The Australian investor intends to offer a minimal of £245mn in further fairness by December, a sum that might rise to as a lot as £545mn.
Whereas Southern’s funds are much less fraught than these of Thames Water, the UK’s largest water utility, it has nonetheless come below stress in debt markets over issues it might breach its covenants.
This yr Southern requested bondholders together with Ares Administration and Australian infrastructure investor Westbourne Capital to write down off all of their roughly £370mn of debt, the Monetary Occasions beforehand reported.
The writedowns have been seen as a method to enable new fairness to movement straight into the utility’s heavily-indebted working firm, fairly than getting used to service debt additional up the capital construction.
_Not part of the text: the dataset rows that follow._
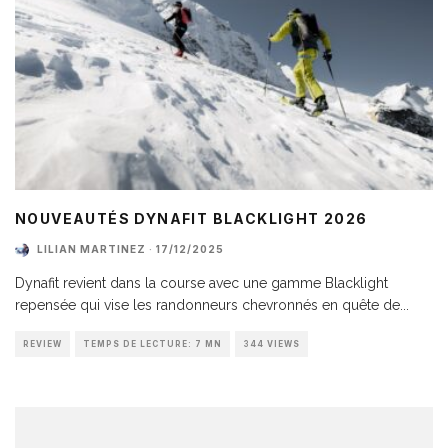
NOUVEAUTÉS DYNAFIT BLACKLIGHT 2026
LILIAN MARTINEZ
·
17/12/2025
Dynafit revient dans la course avec une gamme Blacklight
repensée qui vise les randonneurs chevronnés en quête de
...
REVIEW
TEMPS DE LECTURE: 7 MN
344 VIEWS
Ares and Westhouse maintain debt at Southern’s prime holding firm degree, far-off from the utility’s working belongings, making it dangerous for buyers to personal.
The writedowns will cut back the quantity of debt throughout Southern’s holding firms from £865mn to £415mn. Bondholders have been given concessions in change for accepting writedowns, in line with an individual aware of the matter.
The maturities of the remaining debt amenities are being prolonged to no less than September 2030.
In February, Macquarie dedicated to injecting £900mn of contemporary fairness into the corporate, a rise on the £650mn it had promised beforehand.